→ What the exercise asks
As you print the data below, keep every line exactly as it is and leave the images behind.

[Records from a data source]
════════════════
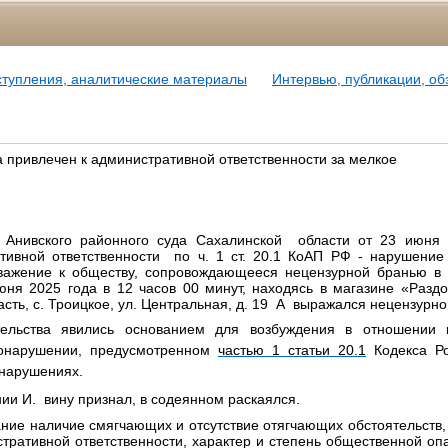
ступления, аналитические материалы
Интервью, публикации, о
привлечен к административной ответственности за мелкое
Анивского районного суда Сахалинской области от 23 июня 
тивной ответственности по ч. 1 ст. 20.1 КоАП РФ -
нарушение 
ажение к обществу, сопровождающееся нецензурной бранью в 
юня 2025 года в 12 часов 00 минут, находясь в магазине «Разд
асть, с. Троицкое, ул. Центральная, д. 19 А выражался нецензурн
тельства явились основанием для возбуждения в отношении
онарушении, предусмотренном
частью 1 статьи 20.1
Кодекса Ро
нарушениях.
ии И. вину признал, в содеянном раскаялся.
ание
наличие смягчающих и отсутствие отягчающих обстоятельств,
тративной ответственности, характер и степень общественной о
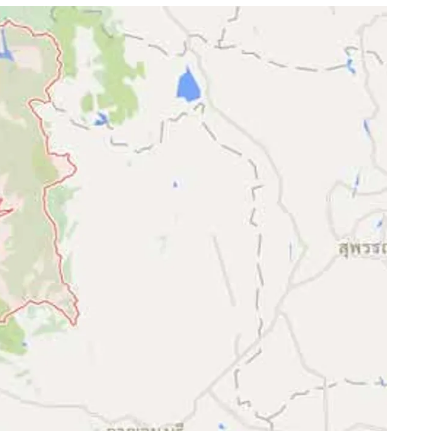
สุขภาพ
ดูทีวี
เที่ยว-กิน
WeTV
Tasteful Thailand
Exclusive
Sanook Choice
นิยาย
ยลได้ที่
ร่วมงานกับเ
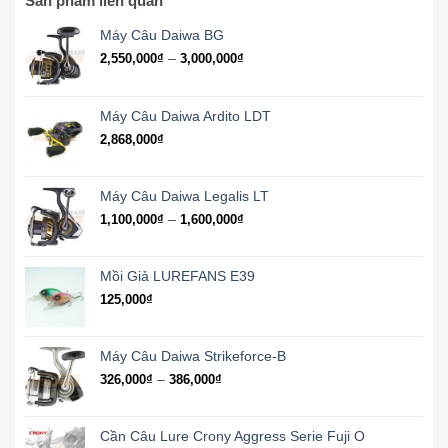
Sản phẩm liên quan
Máy Câu Daiwa BG
Khoảng
–
2,550,000
₫
3,000,000
₫
giá:
từ
2,550,000₫
Máy Câu Daiwa Ardito LDT
đến
2,868,000
₫
3,000,000₫
Máy Câu Daiwa Legalis LT
Khoảng
–
1,100,000
₫
1,600,000
₫
giá:
từ
1,100,000₫
Mồi Giả LUREFANS E39
đến
125,000
₫
1,600,000₫
Máy Câu Daiwa Strikeforce-B
Khoảng
–
326,000
₫
386,000
₫
giá:
từ
326,000₫
Cần Câu Lure Crony Aggress Serie Fuji O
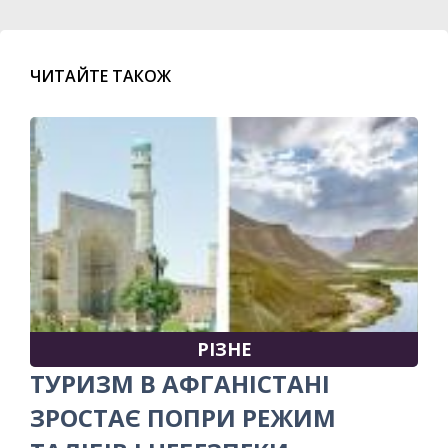
ЧИТАЙТЕ ТАКОЖ
РІЗНЕ
ТУРИЗМ В АФГАНІСТАНІ
ЗРОСТАЄ ПОПРИ РЕЖИМ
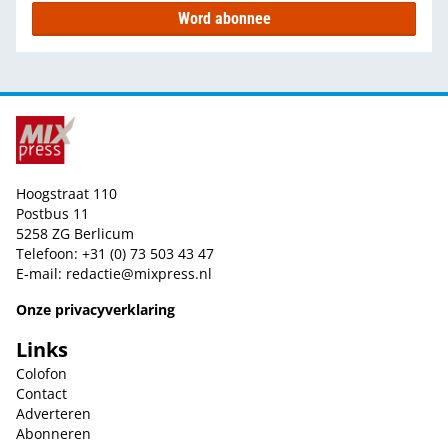
Word abonnee
Hoogstraat 110
Postbus 11
5258 ZG Berlicum
Telefoon: +31 (0) 73 503 43 47
E-mail:
redactie@mixpress.nl
Onze privacyverklaring
Links
Colofon
Contact
Adverteren
Abonneren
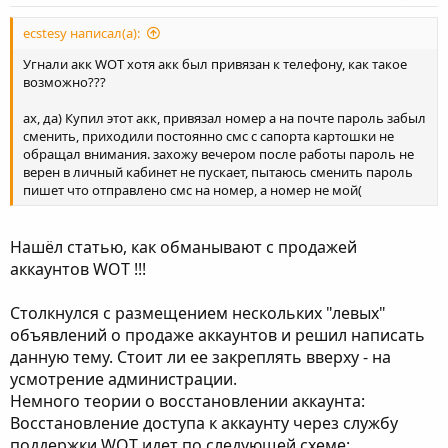
в
н
ecstesy написал(а):
ы
Угнали акк WOT хотя акк был привязан к телефону, как такое
й
возможно???
г
ах, да) Купил этот акк, привязал номер а на почте пароль забыл
о
сменить, приходили постоянно смс с сапорта картошки не
л
обращал внимания. захожу вечером после работы пароль не
верен в личный кабинет не пускает, пытаюсь сменить пароль
о
пишет что отправлено смс на номер, а номер не мой(
с
Нашёл статью, как обманывают с продажей
аккаунтов WOT !!!
Столкнулся с размещением нескольких "левых"
объявлений о продаже аккаунтов и решил написать
данную тему. Стоит ли ее закреплять вверху - на
усмотрение администрации.
Немного теории о восстановлении аккаунта:
Восстановление доступа к аккаунту через службу
поддержки WOT идет по следующей схеме:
════════════════
→ Solution for this exercise
ступления, аналитические материалы
Интервью, публикации, о
привлечен к административной ответственности за мелкое
Анивского районного суда Сахалинской области от 23 июня 
тивной ответственности по ч. 1 ст. 20.1 КоАП РФ -
нарушение 
ажение к обществу, сопровождающееся нецензурной бранью в 
юня 2025 года в 12 часов 00 минут, находясь в магазине «Разд
асть, с. Троицкое, ул. Центральная, д. 19 А выражался нецензурн
тельства явились основанием для возбуждения в отношении
онарушении, предусмотренном
частью 1 статьи 20.1
Кодекса Ро
нарушениях.
ии И. вину признал, в содеянном раскаялся.
ание
наличие смягчающих и отсутствие отягчающих обстоятельств,
тративной ответственности, характер и степень общественной о
สุขภาพ
ดูทีวี
เที่ยว-กิน
WeTV
Tasteful Thailand
Exclusive
Sanook Choice
นิยาย
ยลได้ที่
ร่วมงานกับเ
Sản phẩm liên quan
Máy Câu Daiwa BG
Khoảng
–
2,550,000
₫
3,000,000
₫
giá:
từ
2,550,000₫
Máy Câu Daiwa Ardito LDT
đến
2,868,000
₫
3,000,000₫
Máy Câu Daiwa Legalis LT
Khoảng
–
1,100,000
₫
1,600,000
₫
giá:
từ
1,100,000₫
Mồi Giả LUREFANS E39
đến
125,000
₫
1,600,000₫
Máy Câu Daiwa Strikeforce-B
Khoảng
–
326,000
₫
386,000
₫
giá:
từ
326,000₫
Cần Câu Lure Crony Aggress Serie Fuji O
ЧИТАЙТЕ ТАКОЖ
РІЗНЕ
ТУРИЗМ В АФГАНІСТАНІ
ЗРОСТАЄ ПОПРИ РЕЖИМ
Word abonnee
Hoogstraat 110
Postbus 11
5258 ZG Berlicum
Telefoon: +31 (0) 73 503 43 47
E-mail:
redactie@mixpress.nl
Onze privacyverklaring
Links
Colofon
Contact
Adverteren
Abonneren
в
н
ecstesy написал(а):
ы
Угнали акк WOT хотя акк был привязан к телефону, как такое
й
возможно???
г
ах, да) Купил этот акк, привязал номер а на почте пароль забыл
о
сменить, приходили постоянно смс с сапорта картошки не
л
обращал внимания. захожу вечером после работы пароль не
верен в личный кабинет не пускает, пытаюсь сменить пароль
о
пишет что отправлено смс на номер, а номер не мой(
с
Нашёл статью, как обманывают с продажей
аккаунтов WOT !!!
Столкнулся с размещением нескольких "левых"
объявлений о продаже аккаунтов и решил написать
данную тему. Стоит ли ее закреплять вверху - на
усмотрение администрации.
Немного теории о восстановлении аккаунта:
Восстановление доступа к аккаунту через службу
поддержки WOT идет по следующей схеме:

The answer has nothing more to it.